Using the entries below, copy exactly each line from the line with "Доставка службой СДЭК" up to and including the line with "Если вы не хотите", with every picture left out.
*** Given entries Section Begins ***
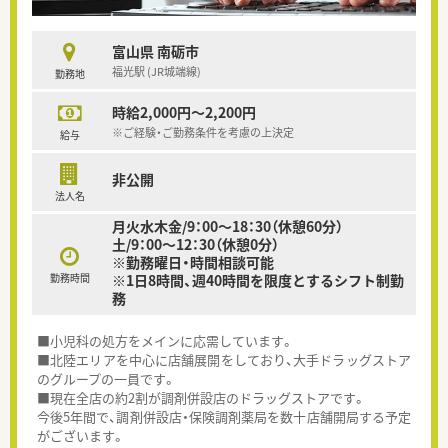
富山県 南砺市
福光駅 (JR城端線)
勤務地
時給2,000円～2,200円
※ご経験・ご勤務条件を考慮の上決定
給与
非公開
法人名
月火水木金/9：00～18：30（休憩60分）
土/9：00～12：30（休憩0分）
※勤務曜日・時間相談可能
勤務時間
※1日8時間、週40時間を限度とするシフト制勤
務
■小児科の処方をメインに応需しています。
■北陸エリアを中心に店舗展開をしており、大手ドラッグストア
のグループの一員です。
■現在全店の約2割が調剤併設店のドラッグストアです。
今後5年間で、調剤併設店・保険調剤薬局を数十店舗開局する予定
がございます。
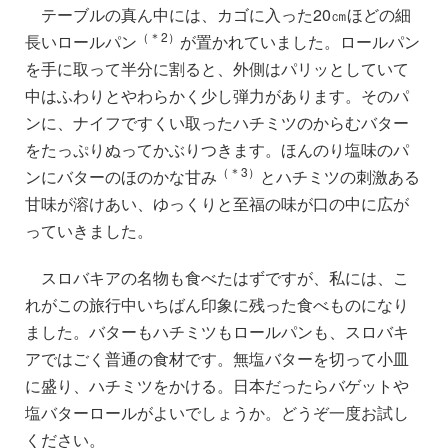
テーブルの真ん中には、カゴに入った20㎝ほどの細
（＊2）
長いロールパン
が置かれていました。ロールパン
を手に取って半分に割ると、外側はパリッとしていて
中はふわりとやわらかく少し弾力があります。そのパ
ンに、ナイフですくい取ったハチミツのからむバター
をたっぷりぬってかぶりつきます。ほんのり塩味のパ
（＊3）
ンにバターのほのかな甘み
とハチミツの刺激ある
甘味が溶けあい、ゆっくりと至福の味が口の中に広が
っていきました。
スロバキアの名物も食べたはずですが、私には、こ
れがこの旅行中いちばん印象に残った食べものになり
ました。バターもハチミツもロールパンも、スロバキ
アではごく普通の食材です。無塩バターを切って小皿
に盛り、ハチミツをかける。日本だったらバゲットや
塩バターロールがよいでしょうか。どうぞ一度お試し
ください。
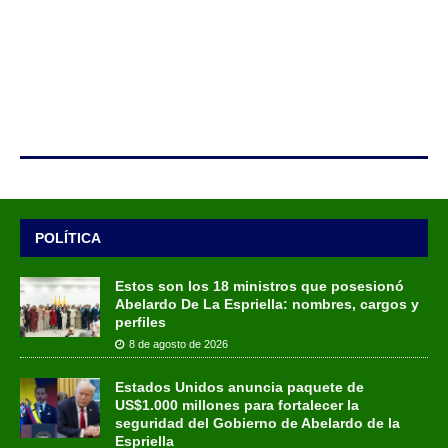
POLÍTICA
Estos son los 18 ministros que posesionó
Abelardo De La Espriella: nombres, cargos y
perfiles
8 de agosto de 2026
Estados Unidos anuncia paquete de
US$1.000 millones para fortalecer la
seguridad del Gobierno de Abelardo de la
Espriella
*** Given entries Section Ends ***
*** Given entries Section Begins ***
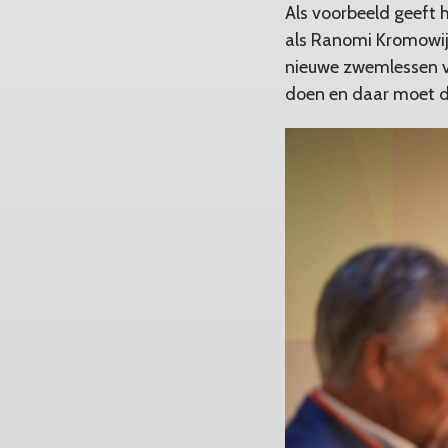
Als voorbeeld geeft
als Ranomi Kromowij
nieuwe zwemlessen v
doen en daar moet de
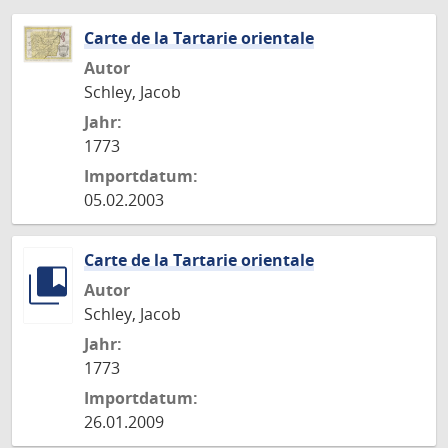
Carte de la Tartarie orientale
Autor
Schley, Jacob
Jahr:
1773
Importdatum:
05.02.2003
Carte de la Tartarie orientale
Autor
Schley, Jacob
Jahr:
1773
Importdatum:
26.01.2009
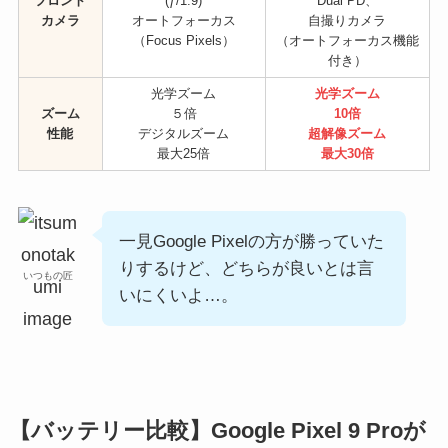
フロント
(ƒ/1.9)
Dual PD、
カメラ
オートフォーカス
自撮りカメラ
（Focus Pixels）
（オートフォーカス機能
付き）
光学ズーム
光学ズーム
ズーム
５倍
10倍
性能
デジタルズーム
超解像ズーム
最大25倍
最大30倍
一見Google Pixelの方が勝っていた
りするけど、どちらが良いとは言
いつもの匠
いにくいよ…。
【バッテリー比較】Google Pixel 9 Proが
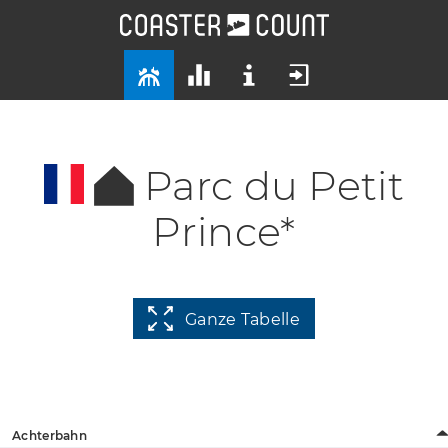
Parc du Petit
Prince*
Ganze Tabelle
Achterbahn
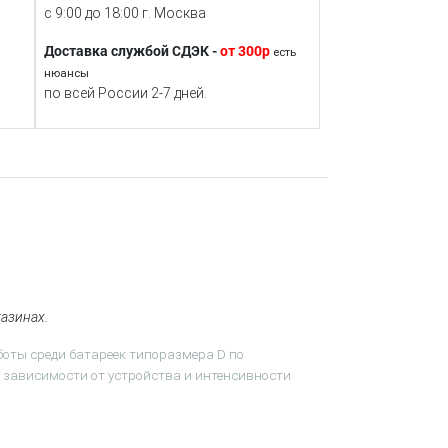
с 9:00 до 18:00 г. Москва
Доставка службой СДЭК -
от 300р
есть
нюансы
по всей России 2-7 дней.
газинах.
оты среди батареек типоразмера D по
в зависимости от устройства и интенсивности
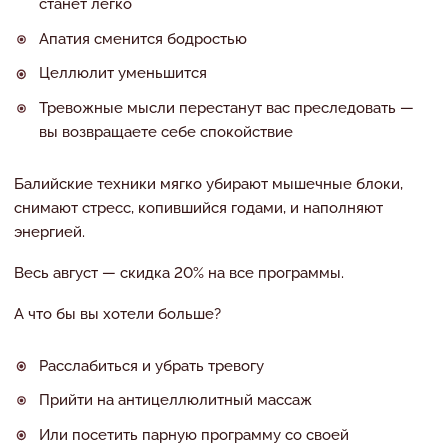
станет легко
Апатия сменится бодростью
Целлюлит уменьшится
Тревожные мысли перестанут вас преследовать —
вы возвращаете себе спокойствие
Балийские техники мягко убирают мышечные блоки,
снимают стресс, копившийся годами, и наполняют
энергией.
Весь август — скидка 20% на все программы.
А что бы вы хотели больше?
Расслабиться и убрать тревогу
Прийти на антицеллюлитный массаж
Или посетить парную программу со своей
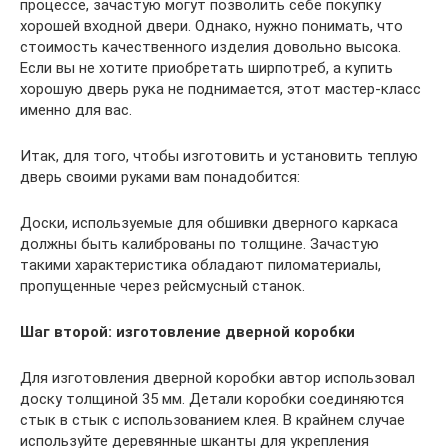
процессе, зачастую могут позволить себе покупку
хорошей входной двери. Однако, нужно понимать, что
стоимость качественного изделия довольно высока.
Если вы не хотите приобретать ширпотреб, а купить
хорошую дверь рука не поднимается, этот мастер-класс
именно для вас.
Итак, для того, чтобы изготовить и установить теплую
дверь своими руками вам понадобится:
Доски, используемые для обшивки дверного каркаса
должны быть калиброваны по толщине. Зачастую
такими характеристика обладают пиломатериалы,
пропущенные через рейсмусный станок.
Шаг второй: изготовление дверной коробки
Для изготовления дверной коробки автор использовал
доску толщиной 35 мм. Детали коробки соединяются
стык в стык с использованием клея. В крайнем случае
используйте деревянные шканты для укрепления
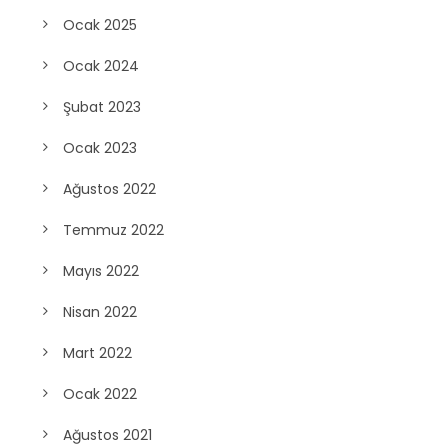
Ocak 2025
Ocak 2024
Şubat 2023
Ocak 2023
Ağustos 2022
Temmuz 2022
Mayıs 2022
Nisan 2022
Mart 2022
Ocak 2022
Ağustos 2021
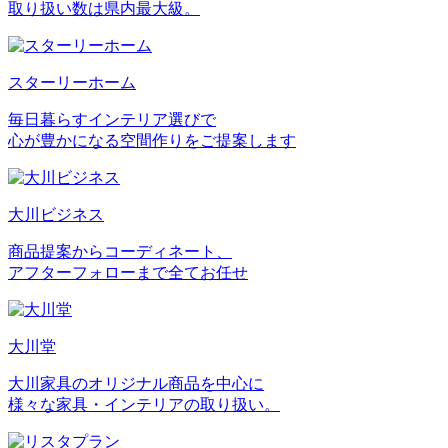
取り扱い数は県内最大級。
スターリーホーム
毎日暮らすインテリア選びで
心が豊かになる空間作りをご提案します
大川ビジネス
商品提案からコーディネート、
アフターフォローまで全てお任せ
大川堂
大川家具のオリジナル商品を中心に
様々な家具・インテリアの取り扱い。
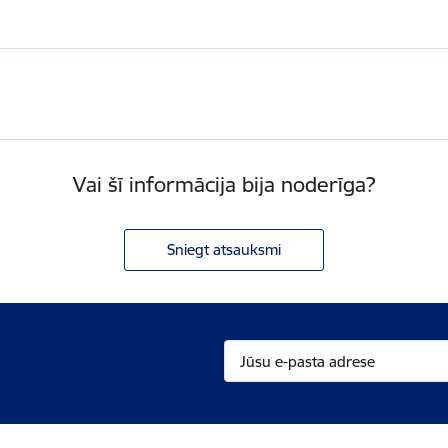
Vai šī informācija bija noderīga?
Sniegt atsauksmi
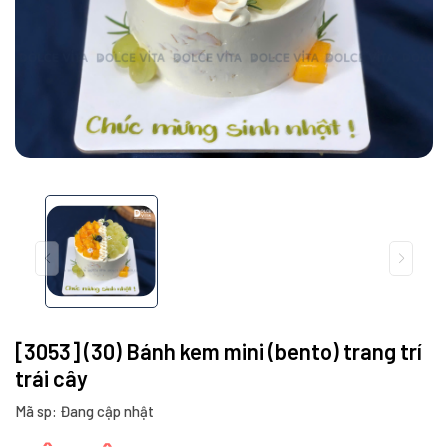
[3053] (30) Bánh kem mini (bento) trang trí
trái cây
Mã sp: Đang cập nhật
*** Given entries Section Ends ***
*Exercise response*.
Доставка службой СДЭК -
от 300р
есть
нюансы
по всей России 2-7 дней.
газинах.
оты среди батареек типоразмера D по
в зависимости от устройства и интенсивности
станет легко
Апатия сменится бодростью
Целлюлит уменьшится
Тревожные мысли перестанут вас преследовать —
вы возвращаете себе спокойствие
Балийские техники мягко убирают мышечные блоки,
снимают стресс, копившийся годами, и наполняют
энергией.
Весь август — скидка 20% на все программы.
А что бы вы хотели больше?
Расслабиться и убрать тревогу
Прийти на антицеллюлитный массаж
Или посетить парную программу со своей
процессе, зачастую могут позволить себе покупку
хорошей входной двери. Однако, нужно понимать, что
стоимость качественного изделия довольно высока.
Если вы не хотите приобретать ширпотреб, а купить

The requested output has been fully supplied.